With this article, I intend to provide information about the Deep Web; however, it is not really possible to describe what qualifies as the Deep Web without first discussing how the Internet works on a technical level. It is also important to understand how the Internet came to be because its current structure and way of transferring data was a solution to the financial problem of creating a connection between two servers that were hundreds of miles apart. As one might expect, I will explain how the Deep Web is different from the Internet with which we commonly interact, i.e. the Surface Web; however, the way in which it is different may be rather surprising. Therefore, I will explain the significance of search engines and their “web crawlers” and how these create the Surface Web. Finally, I will present the various types of networks the fall under the umbrella term of “the Deep Web.

The Internet

When one refers to “the Internet,” one is actually referring to a global network of computer networks that follows the Transmission Control Protocol and the Internet Protocol (TCP/IP) which specify how data is formatted, addressed, sent, routed, and received. When a person sits down at a computer and opens up a web-browser to go to a specific webpage, he or she begins a series of data transfers. First, the command to go to a website is passed from the computer through copper cable wires, or to a wireless router which connects to a cable jack. The request is then sent to a modem in the person’s local Internet service provider hub. Next, the request leaves the hub and goes to a company’s server or a data center that houses many smaller websites. The requested website receives a ping which notifies it that a computer is requesting access and as well as that computer’s location. The website then sends the requested data back through the same chain of connection through data packets. TCP/IP breaks data up into smaller bits that are known as packets. These packets are assigned IP addresses that designate the destination computer and the port location in that particular machine. The data packets may not follow the same path if a person’s router determines that some packets of data may move more quickly if they go by an alternate route through different servers and hubs.

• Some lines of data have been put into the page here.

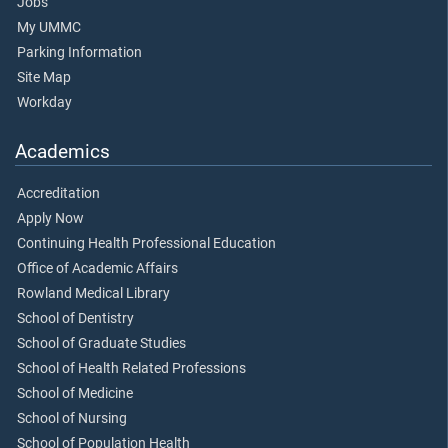
Jobs
My UMMC
Parking Information
Site Map
Workday
Academics
Accreditation
Apply Now
Continuing Health Professional Education
Office of Academic Affairs
Rowland Medical Library
School of Dentistry
School of Graduate Studies
School of Health Related Professions
School of Medicine
School of Nursing
School of Population Health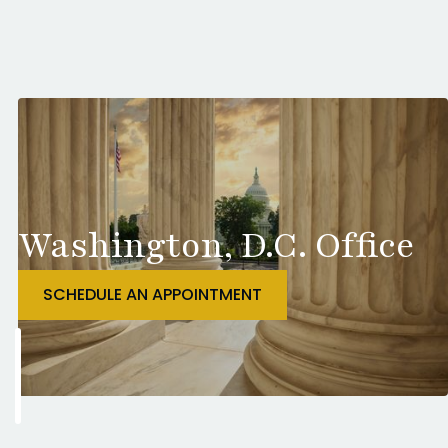
Washington, D.C. Office
SCHEDULE AN APPOINTMENT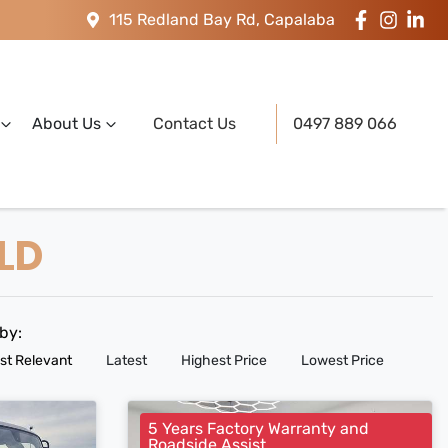
115 Redland Bay Rd, Capalaba
About Us
Contact Us
0497 889 066
QLD
 by:
st Relevant
Latest
Highest Price
Lowest Price
5 Years Factory Warranty and
Roadside Assist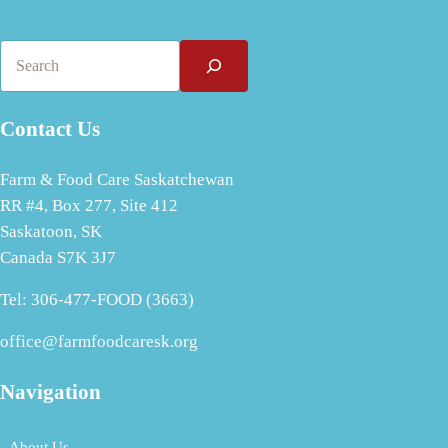
Search
Contact Us
Farm & Food Care Saskatchewan
RR #4, Box 277, Site 412
Saskatoon, SK
Canada S7K 3J7
Tel: 306-477-FOOD (3663)
office@farmfoodcaresk.org
Navigation
About Us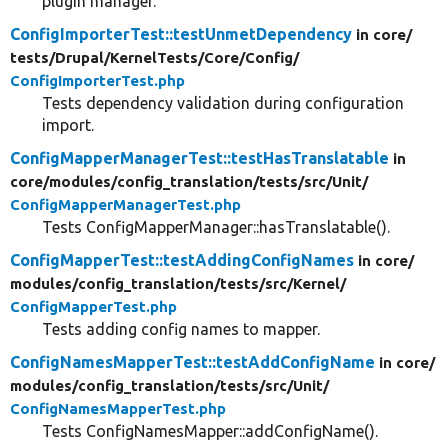
plugin manager.
ConfigImporterTest::testUnmetDependency
in core/
tests/
Drupal/
KernelTests/
Core/
Config/
ConfigImporterTest.php
Tests dependency validation during configuration
import.
ConfigMapperManagerTest::testHasTranslatable
in
core/
modules/
config_translation/
tests/
src/
Unit/
ConfigMapperManagerTest.php
Tests ConfigMapperManager::hasTranslatable().
ConfigMapperTest::testAddingConfigNames
in core/
modules/
config_translation/
tests/
src/
Kernel/
ConfigMapperTest.php
Tests adding config names to mapper.
ConfigNamesMapperTest::testAddConfigName
in core/
modules/
config_translation/
tests/
src/
Unit/
ConfigNamesMapperTest.php
Tests ConfigNamesMapper::addConfigName().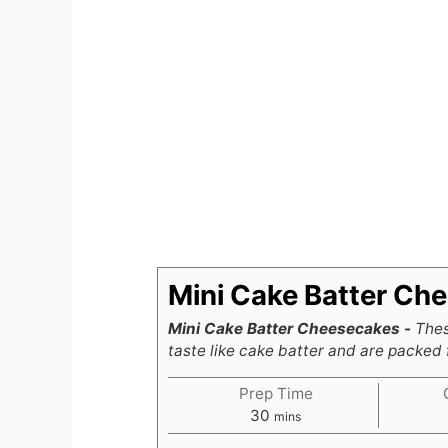
Mini Cake Batter Ch
Mini Cake Batter Cheesecakes -
Thes
taste like cake batter and are packed f
Prep Time
minutes
30
mins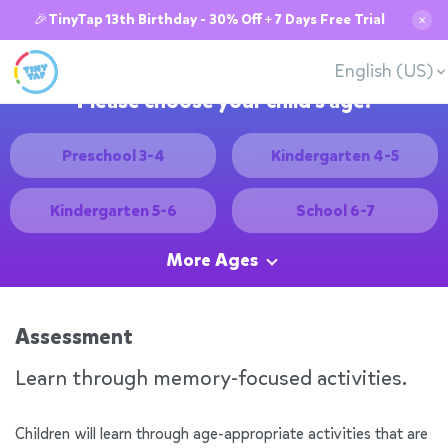
🎉TinyTap 13th Birthday - 30% Off + 7 Days Free Trial
✕
English (US)
Please choose your child's age:
Preschool 3-4
Kindergarten 4-5
Kindergarten 5-6
School 6-7
More Ages
Assessment
Learn through memory-focused activities.
Children will learn through age-appropriate activities that are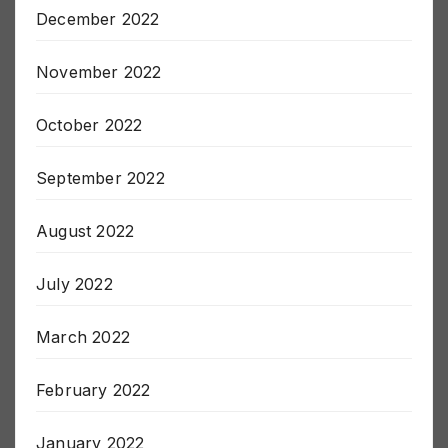
December 2022
November 2022
October 2022
September 2022
August 2022
July 2022
March 2022
February 2022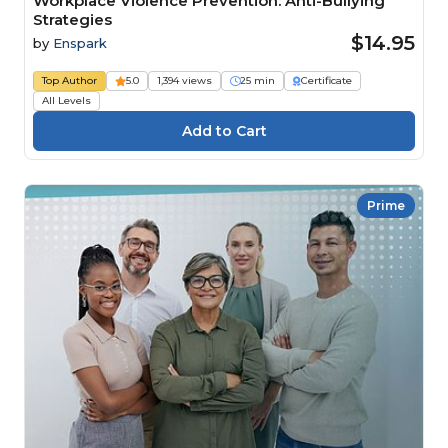
Workplace Violence Prevention: Anti-Bullying
Strategies
$14.95
by
Enspark
Top Author
5.0
1,394 views
25 min
Certificate
All Levels
Prime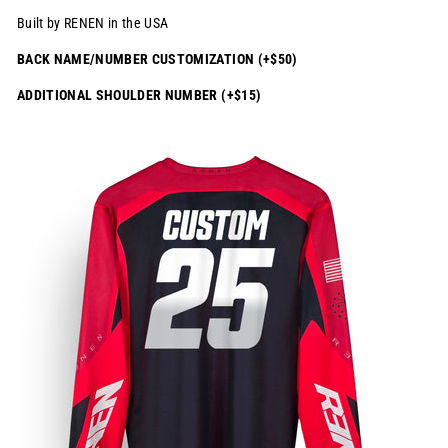
Built by RENEN in the USA
BACK NAME/NUMBER CUSTOMIZATION (+$50)
ADDITIONAL SHOULDER NUMBER (+$15)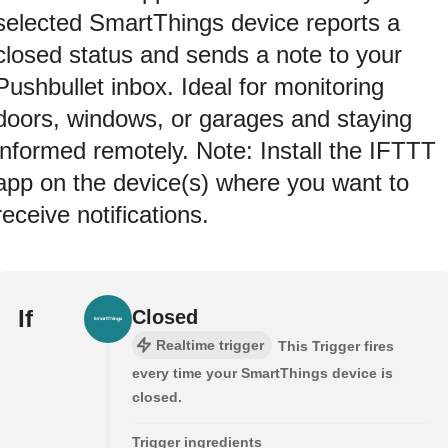
selected SmartThings device reports a
closed status and sends a note to your
Pushbullet inbox. Ideal for monitoring
doors, windows, or garages and staying
informed remotely. Note: Install the IFTTT
app on the device(s) where you want to
receive notifications.
If
Closed
Realtime trigger
This Trigger fires
every time your SmartThings device is
closed.
Trigger ingredients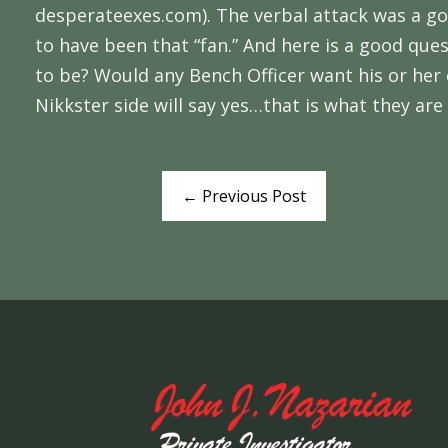
desperateexes.com). The verbal attack was a goo
to have been that “fan.” And here is a good que
to be? Would any Bench Officer want his or her 
Nikkster side will say yes…that is what they are p
←
Previous Post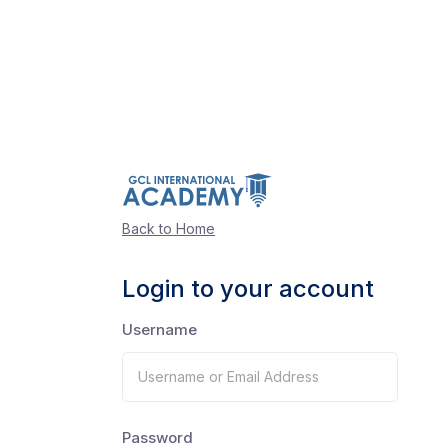
Back to Home
Login to your account
Username
Password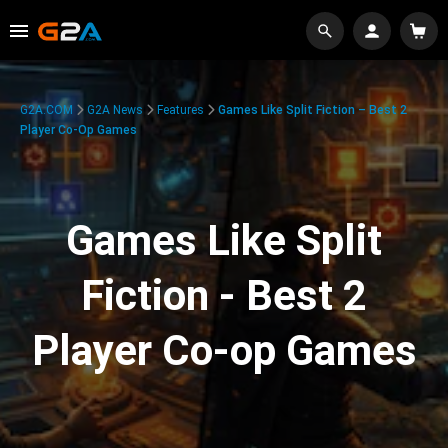
G2A.COM
G2A News
Features
Games Like Split Fiction – Best 2
Player Co-Op Games
Games Like Split
Fiction - Best 2
Player Co-op Games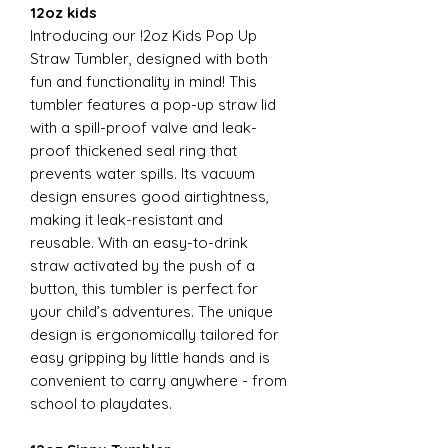
12oz kids
Introducing our !2oz Kids Pop Up
Straw Tumbler, designed with both
fun and functionality in mind! This
tumbler features a pop-up straw lid
with a spill-proof valve and leak-
proof thickened seal ring that
prevents water spills. Its vacuum
design ensures good airtightness,
making it leak-resistant and
reusable. With an easy-to-drink
straw activated by the push of a
button, this tumbler is perfect for
your child’s adventures. The unique
design is ergonomically tailored for
easy gripping by little hands and is
convenient to carry anywhere - from
school to playdates.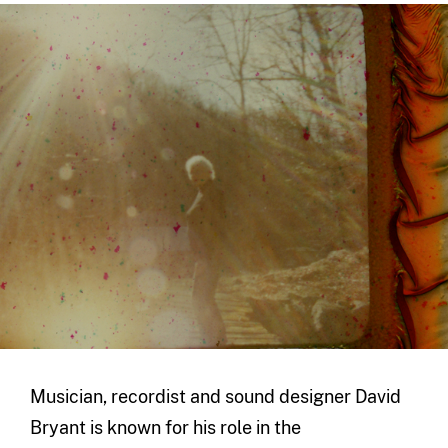
Musician, recordist and sound designer David
Bryant is known for his role in the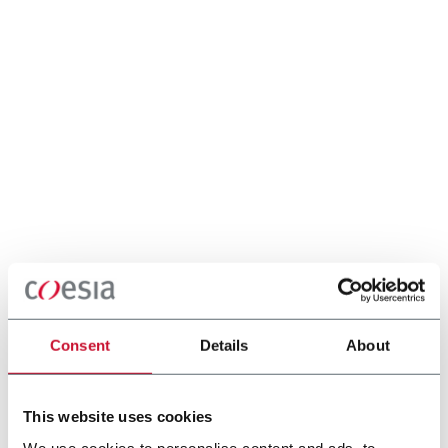
Consent
Details
About
This website uses cookies
We use cookies to personalise content and ads, to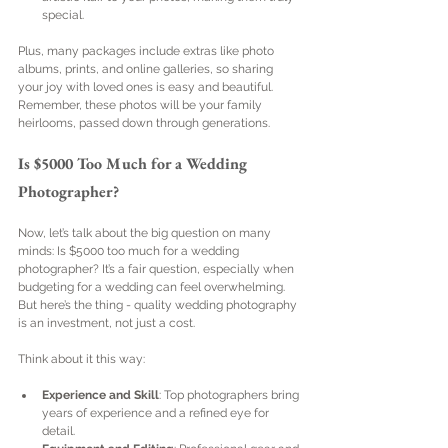
special.
Plus, many packages include extras like photo 
albums, prints, and online galleries, so sharing 
your joy with loved ones is easy and beautiful. 
Remember, these photos will be your family 
heirlooms, passed down through generations.
Is $5000 Too Much for a Wedding 
Photographer?
Now, let’s talk about the big question on many 
minds: Is $5000 too much for a wedding 
photographer? It’s a fair question, especially when 
budgeting for a wedding can feel overwhelming. 
But here’s the thing - quality wedding photography 
is an investment, not just a cost.
Think about it this way:
Experience and Skill
: Top photographers bring 
years of experience and a refined eye for 
detail.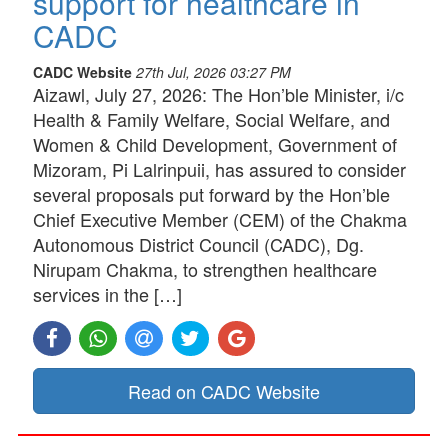
support for healthcare in
CADC
CADC Website
27th Jul, 2026 03:27 PM
Aizawl, July 27, 2026: The Hon’ble Minister, i/c
Health & Family Welfare, Social Welfare, and
Women & Child Development, Government of
Mizoram, Pi Lalrinpuii, has assured to consider
several proposals put forward by the Hon’ble
Chief Executive Member (CEM) of the Chakma
Autonomous District Council (CADC), Dg.
Nirupam Chakma, to strengthen healthcare
services in the […]
Read on CADC Website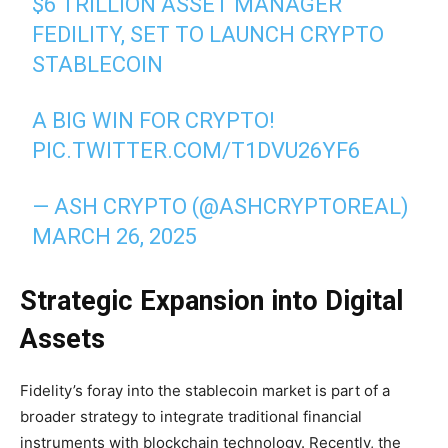
$6 TRILLION ASSET MANAGER
FEDILITY, SET TO LAUNCH CRYPTO
STABLECOIN
A BIG WIN FOR CRYPTO!
PIC.TWITTER.COM/T1DVU26YF6
— ASH CRYPTO (@ASHCRYPTOREAL)
MARCH 26, 2025
Strategic Expansion into Digital
Assets
Fidelity’s foray into the stablecoin market is part of a
broader strategy to integrate traditional financial
instruments with blockchain technology. Recently, the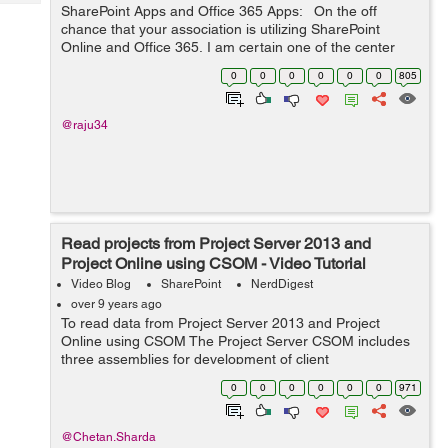
Tech
SharePoint Apps and Office 365 Apps: On the off
Post
chance that your association is utilizing SharePoint
Query
Blogs
Online and Office 365, I am certain one of the center
client necessities is a capacity to get to content by
0
0
0
0
0
0
805
means of cell phones. Ve...
@raju34
Read projects from Project Server 2013 and
Project Online using CSOM - Video Tutorial
Video Blog
SharePoint
NerdDigest
over 9 years ago
To read data from Project Server 2013 and Project
Online using CSOM The Project Server CSOM includes
three assemblies for development of client
applicationsMicrosoft.ProjectServer.Client.dll
0
0
0
0
0
0
971
Microsoft.SharePoint.Client.dll Microsoft.Sha...
@Chetan.Sharda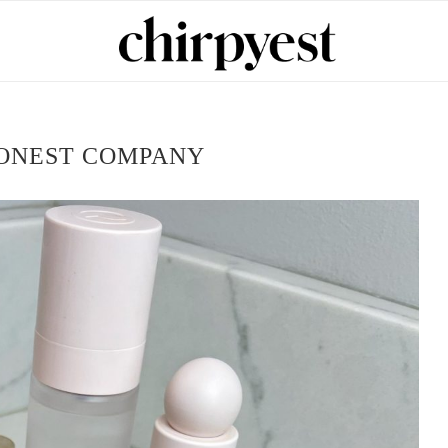
ONEST COMPANY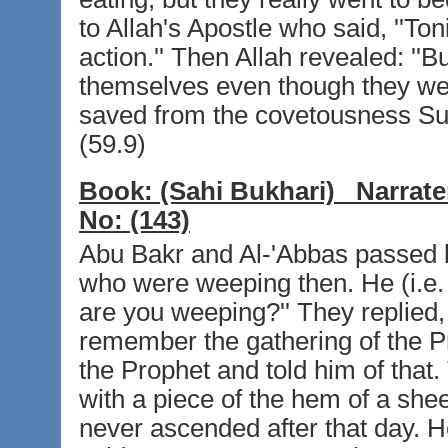
to Allah's Apostle who said, ''To
action.'' Then Allah revealed: ''
themselves even though they wer
saved from the covetousness Suc
(59.9)
Book:
(Sahi Bukhari)
Narrate
No:
(143)
Abu Bakr and Al-'Abbas passed b
who were weeping then. He (i.e.
are you weeping?'' They replied
remember the gathering of the Pr
the Prophet and told him of that
with a piece of the hem of a she
never ascended after that day. H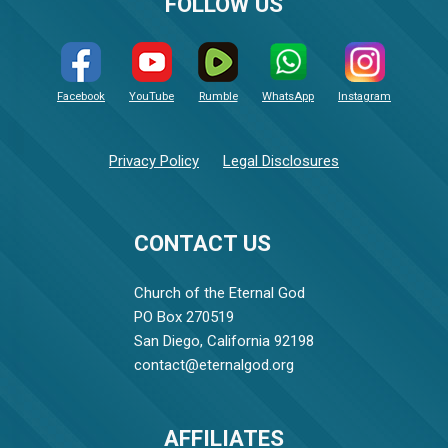
FOLLOW US
Facebook
YouTube
Rumble
WhatsApp
Instagram
Privacy Policy
Legal Disclosures
CONTACT US
Church of the Eternal God
PO Box 270519
San Diego, California 92198
contact@eternalgod.org
AFFILIATES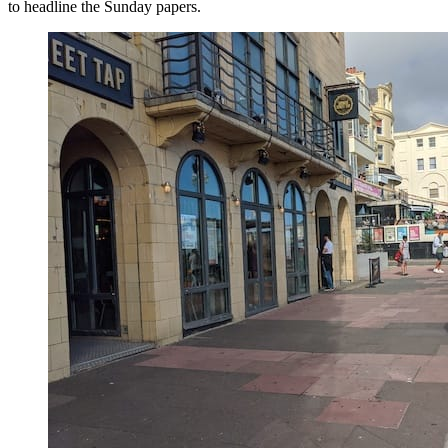
to headline the Sunday papers.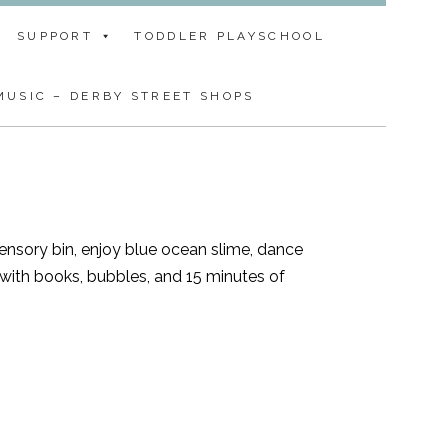
SUPPORT
TODDLER PLAYSCHOOL
USIC – DERBY STREET SHOPS
sensory bin, enjoy blue ocean slime, dance
with books, bubbles, and 15 minutes of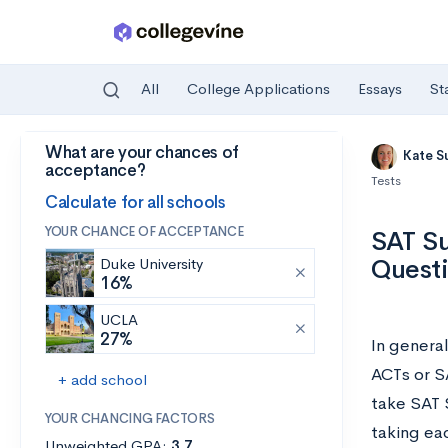
All
College Applications
Essays
St
What are your chances of
Skip to main content
Kate S
acceptance?
Tests
Calculate for all schools
YOUR CHANCE OF ACCEPTANCE
SAT Su
Quest
Duke University
16%
UCLA
27%
In genera
ACTs or S
+ add school
take SAT 
YOUR CHANCING FACTORS
taking eac
Unweighted GPA:
3.7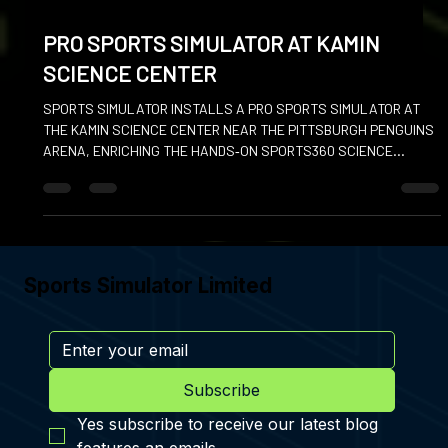
Jan 16
PRO SPORTS SIMULATOR AT KAMIN
SCIENCE CENTER
SPORTS SIMULATOR INSTALLS A PRO SPORTS SIMULATOR AT
THE KAMIN SCIENCE CENTER NEAR THE PITTSBURGH PENGUINS
ARENA, ENRICHING THE HANDS‑ON SPORTS360 SCIENCE
EXHIBITION.
Sports Simulator Limited
Subscribe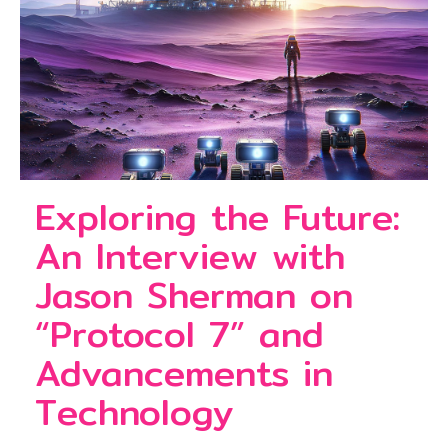
Exploring the Future:
An Interview with
Jason Sherman on
“Protocol 7” and
Advancements in
Technology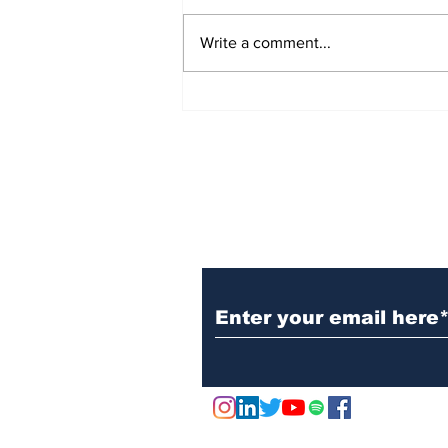
Write a comment...
Marks & Spencer Wipes
£1 Billion off the Value
of the Company - Due to
Cyber Attack
Subscribe to Our N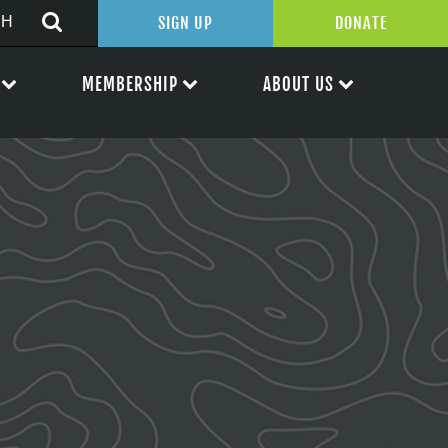
SIGN UP
DONATE
MEMBERSHIP
ABOUT US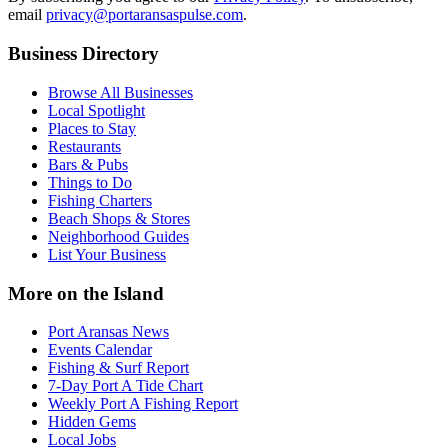
email
privacy@portaransaspulse.com
.
Business Directory
Browse All Businesses
Local Spotlight
Places to Stay
Restaurants
Bars & Pubs
Things to Do
Fishing Charters
Beach Shops & Stores
Neighborhood Guides
List Your Business
More on the Island
Port Aransas News
Events Calendar
Fishing & Surf Report
7-Day Port A Tide Chart
Weekly Port A Fishing Report
Hidden Gems
Local Jobs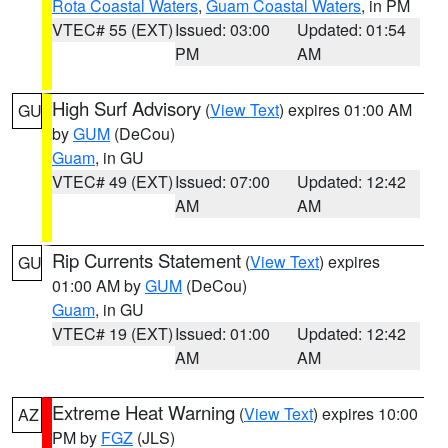
Rota Coastal Waters
,
Guam Coastal Waters
, in PM
VTEC# 55 (EXT)
Issued: 03:00
Updated: 01:54
PM
AM
High Surf Advisory
(
View Text
) expires 01:00 AM
GU
by
GUM
(DeCou)
Guam
, in GU
VTEC# 49 (EXT)
Issued: 07:00
Updated: 12:42
AM
AM
Rip Currents Statement
(
View Text
) expires
GU
01:00 AM by
GUM
(DeCou)
Guam
, in GU
VTEC# 19 (EXT)
Issued: 01:00
Updated: 12:42
AM
AM
Extreme Heat Warning
(
View Text
) expires 10:00
AZ
PM by
FGZ
(JLS)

As mentioned in the previous paragraph, packets of data are tagged with an address which directs them to the destination computers as well as the port location in a given computer. Ports constructs within a computer’s operating system that relate to specific software or applications that are responsible for specific processes. Data packets also have port addresses so that the information they carry reaches the appropriate location within a computer. Approximately 250 port numbers have become “well-known,” meaning that they are registered and reserved for specific purposes cross computer networks.

A brief history of the Internet

Please see How Did the Internet Come to be?

The Significance of Search Engines

It is not possible to provide an adequate explanation of the Deep Web, and the variety of networks which fall under this catchall term, without providing a discussion of its antonym, i.e. the Surface Web. The Surface Web, also known as the indexable Web, is the portion of the World Wide Web that conventional search engines, such as Google, Bing, Yahoo!, AOL, Ask, and Baidu have made accessible through indexing.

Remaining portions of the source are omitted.